** Input material follows **
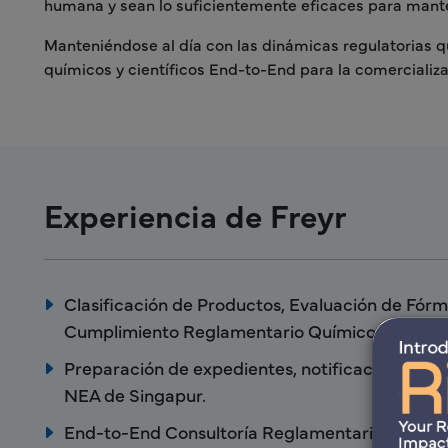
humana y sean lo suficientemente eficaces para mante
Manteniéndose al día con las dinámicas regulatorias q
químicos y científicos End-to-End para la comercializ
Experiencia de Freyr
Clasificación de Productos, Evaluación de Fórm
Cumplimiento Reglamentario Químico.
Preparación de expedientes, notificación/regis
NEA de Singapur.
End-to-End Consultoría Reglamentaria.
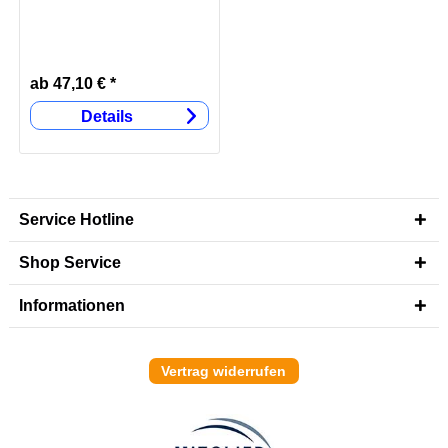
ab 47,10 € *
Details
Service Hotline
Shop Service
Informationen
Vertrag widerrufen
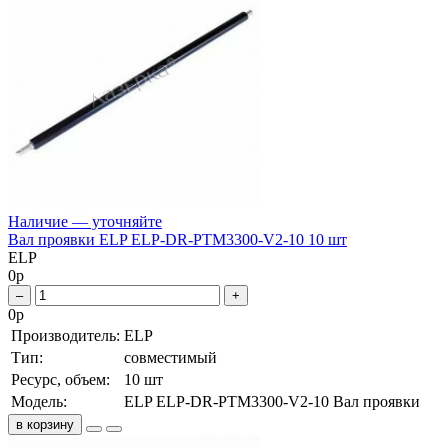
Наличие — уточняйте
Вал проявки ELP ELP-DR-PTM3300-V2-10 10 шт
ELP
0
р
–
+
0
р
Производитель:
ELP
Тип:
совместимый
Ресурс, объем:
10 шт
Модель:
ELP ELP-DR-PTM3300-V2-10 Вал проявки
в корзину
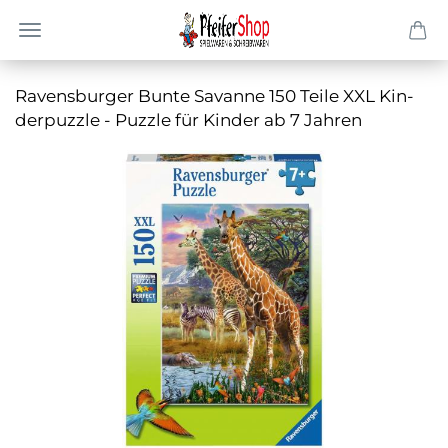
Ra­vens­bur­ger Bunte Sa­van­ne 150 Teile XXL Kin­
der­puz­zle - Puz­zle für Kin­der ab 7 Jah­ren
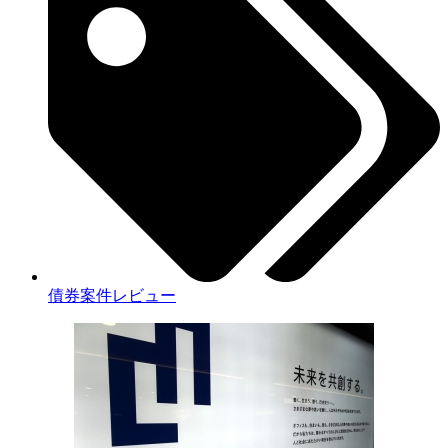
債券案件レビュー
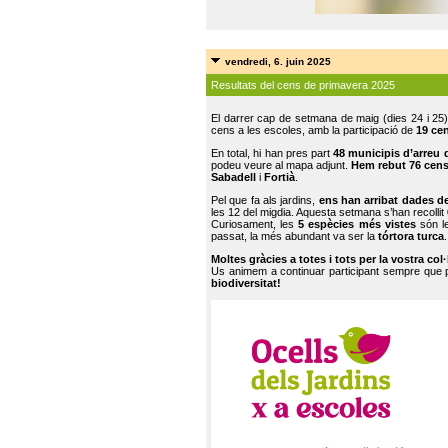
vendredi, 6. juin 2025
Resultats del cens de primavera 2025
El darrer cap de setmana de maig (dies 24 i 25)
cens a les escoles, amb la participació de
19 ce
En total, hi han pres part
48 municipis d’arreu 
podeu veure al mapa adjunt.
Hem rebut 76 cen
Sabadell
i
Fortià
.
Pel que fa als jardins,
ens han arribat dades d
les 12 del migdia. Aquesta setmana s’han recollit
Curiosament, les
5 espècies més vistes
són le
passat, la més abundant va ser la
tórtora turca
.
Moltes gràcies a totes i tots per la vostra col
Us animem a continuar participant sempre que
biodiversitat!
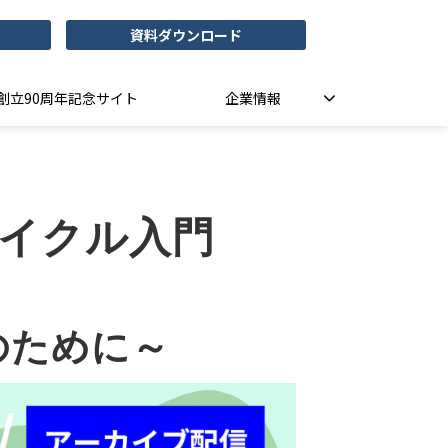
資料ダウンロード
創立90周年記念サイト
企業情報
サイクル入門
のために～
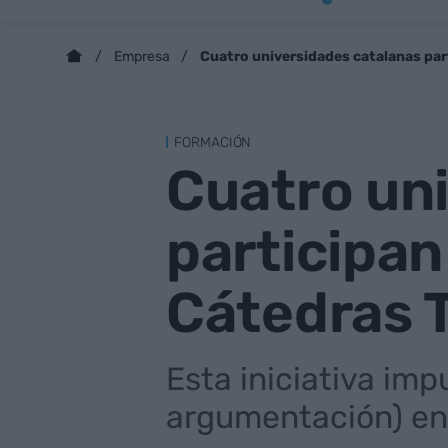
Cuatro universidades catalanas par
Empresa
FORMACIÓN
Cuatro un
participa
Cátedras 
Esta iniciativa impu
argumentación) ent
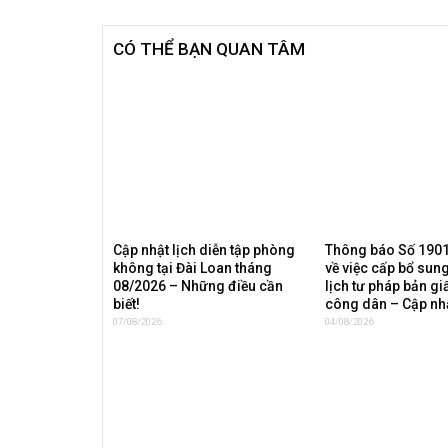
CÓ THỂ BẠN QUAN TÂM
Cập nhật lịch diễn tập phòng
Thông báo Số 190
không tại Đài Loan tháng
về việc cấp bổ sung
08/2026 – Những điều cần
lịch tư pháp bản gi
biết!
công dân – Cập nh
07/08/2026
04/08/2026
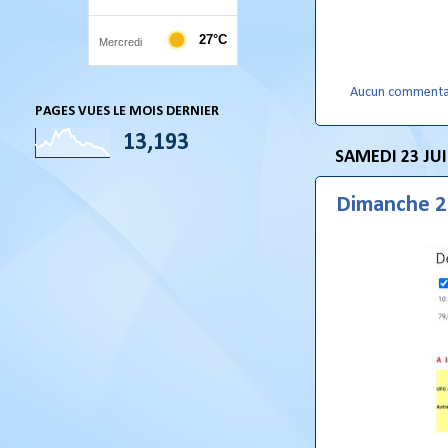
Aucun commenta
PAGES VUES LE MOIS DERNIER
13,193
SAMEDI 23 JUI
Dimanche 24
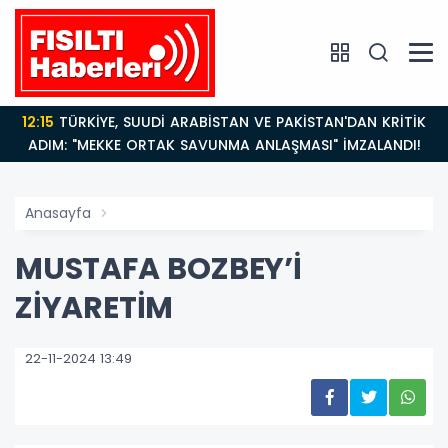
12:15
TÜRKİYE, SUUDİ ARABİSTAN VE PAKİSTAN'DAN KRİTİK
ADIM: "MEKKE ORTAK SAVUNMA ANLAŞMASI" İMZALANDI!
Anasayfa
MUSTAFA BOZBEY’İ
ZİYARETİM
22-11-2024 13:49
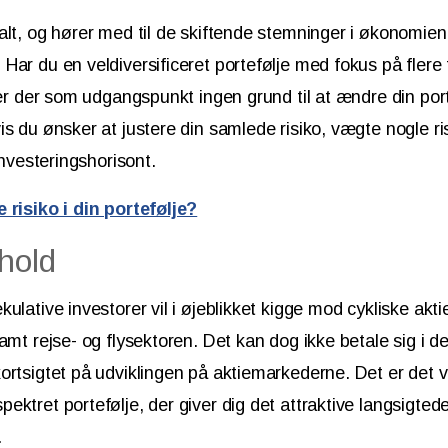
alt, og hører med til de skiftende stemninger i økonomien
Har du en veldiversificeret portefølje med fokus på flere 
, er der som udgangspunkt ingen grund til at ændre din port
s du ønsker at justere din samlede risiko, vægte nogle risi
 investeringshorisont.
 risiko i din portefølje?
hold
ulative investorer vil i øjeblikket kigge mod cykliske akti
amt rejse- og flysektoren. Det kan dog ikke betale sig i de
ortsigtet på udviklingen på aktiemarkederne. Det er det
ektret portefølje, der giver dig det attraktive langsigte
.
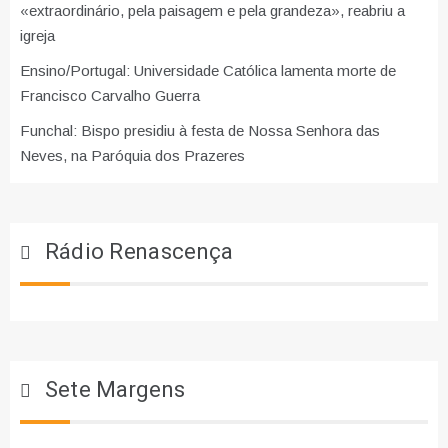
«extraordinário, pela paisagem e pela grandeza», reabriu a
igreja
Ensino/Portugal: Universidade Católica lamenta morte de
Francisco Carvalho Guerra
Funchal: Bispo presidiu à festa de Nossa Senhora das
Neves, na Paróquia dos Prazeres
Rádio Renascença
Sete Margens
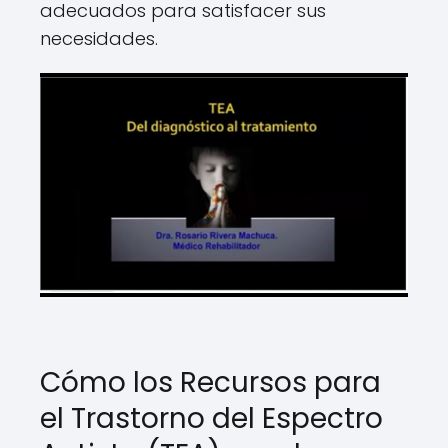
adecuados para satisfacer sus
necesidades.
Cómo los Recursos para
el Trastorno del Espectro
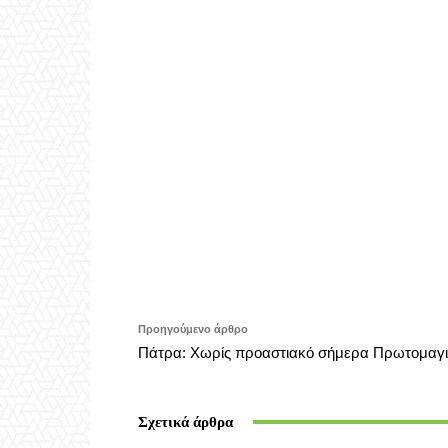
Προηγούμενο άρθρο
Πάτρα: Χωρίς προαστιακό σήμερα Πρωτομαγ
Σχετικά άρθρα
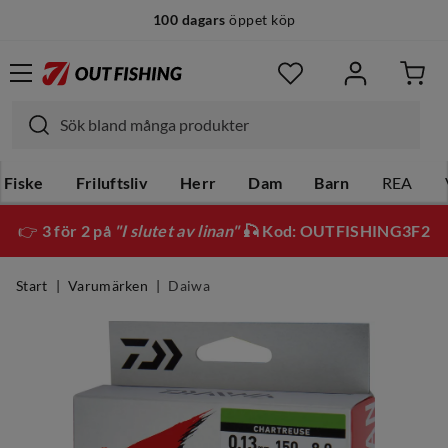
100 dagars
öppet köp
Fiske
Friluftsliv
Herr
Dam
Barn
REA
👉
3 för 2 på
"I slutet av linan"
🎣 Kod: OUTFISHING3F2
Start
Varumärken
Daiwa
** End of Input material **
Directions for this task:
Copy out every line above without change, dropping the pictures.

Solution for this problem:
humana y sean lo suficientemente eficaces para mante
Manteniéndose al día con las dinámicas regulatorias q
químicos y científicos End-to-End para la comercializ
Experiencia de Freyr
Clasificación de Productos, Evaluación de Fórm
Cumplimiento Reglamentario Químico.
Preparación de expedientes, notificación/regis
NEA de Singapur.
End-to-End Consultoría Reglamentaria.
ab 47,10 € *
Details
Service Hotline
Shop Service
Informationen
Vertrag widerrufen
Наличие — уточняйте
Вал проявки ELP ELP-DR-PTM3300-V2-10 10 шт
ELP
0
р
–
+
0
р
Производитель:
ELP
Тип:
совместимый
Ресурс, объем:
10 шт
Модель:
ELP ELP-DR-PTM3300-V2-10 Вал проявки
в корзину
Ra­vens­bur­ger Bunte Sa­van­ne 150 Teile XXL Kin­
der­puz­zle - Puz­zle für Kin­der ab 7 Jah­ren
債券案件レビュー
vendredi, 6. juin 2025
Resultats del cens de primavera 2025
El darrer cap de setmana de maig (dies 24 i 25)
cens a les escoles, amb la participació de
19 ce
En total, hi han pres part
48 municipis d’arreu 
podeu veure al mapa adjunt.
Hem rebut 76 cen
Sabadell
i
Fortià
.
Pel que fa als jardins,
ens han arribat dades d
les 12 del migdia. Aquesta setmana s’han recollit
Curiosament, les
5 espècies més vistes
són le
passat, la més abundant va ser la
tórtora turca
.
Moltes gràcies a totes i tots per la vostra col
Us animem a continuar participant sempre que
biodiversitat!
資料ダウンロード
創立90周年記念サイト
企業情報
サイクル入門
のために～
Cuatro universidades catalanas par
Empresa
FORMACIÓN
Cuatro un
participa
Cátedras 
Esta iniciativa impu
argumentación) ent
CÓ THỂ BẠN QUAN TÂM
Cập nhật lịch diễn tập phòng
Thông báo Số 190
không tại Đài Loan tháng
về việc cấp bổ sung
08/2026 – Những điều cần
lịch tư pháp bản gi
biết!
công dân – Cập nh
07/08/2026
04/08/2026
Aucun commenta
PAGES VUES LE MOIS DERNIER
13,193
SAMEDI 23 JUI
Dimanche 24
12:15
TÜRKİYE, SUUDİ ARABİSTAN VE PAKİSTAN'DAN KRİTİK
ADIM: "MEKKE ORTAK SAVUNMA ANLAŞMASI" İMZALANDI!
Anasayfa
MUSTAFA BOZBEY’İ
ZİYARETİM
22-11-2024 13:49
alt, og hører med til de skiftende stemninger i økonomien
Har du en veldiversificeret portefølje med fokus på flere 
, er der som udgangspunkt ingen grund til at ændre din port
s du ønsker at justere din samlede risiko, vægte nogle risi
 investeringshorisont.
 risiko i din portefølje?
hold
ulative investorer vil i øjeblikket kigge mod cykliske akti
amt rejse- og flysektoren. Det kan dog ikke betale sig i de
ortsigtet på udviklingen på aktiemarkederne. Det er det
ektret portefølje, der giver dig det attraktive langsigte
.
«extraordinário, pela paisagem e pela grandeza», reabriu a
igreja
Ensino/Portugal: Universidade Católica lamenta morte de
Francisco Carvalho Guerra
Funchal: Bispo presidiu à festa de Nossa Senhora das
Neves, na Paróquia dos Prazeres
Rádio Renascença
Sete Margens
adecuados para satisfacer sus
necesidades.
Cómo los Recursos para
el Trastorno del Espectro
Προηγούμενο άρθρο
Πάτρα: Χωρίς προαστιακό σήμερα Πρωτομαγ
Σχετικά άρθρα
100 dagars
öppet köp
Fiske
Friluftsliv
Herr
Dam
Barn
REA
👉
3 för 2 på
"I slutet av linan"
🎣 Kod: OUTFISHING3F2
Start
Varumärken
Daiwa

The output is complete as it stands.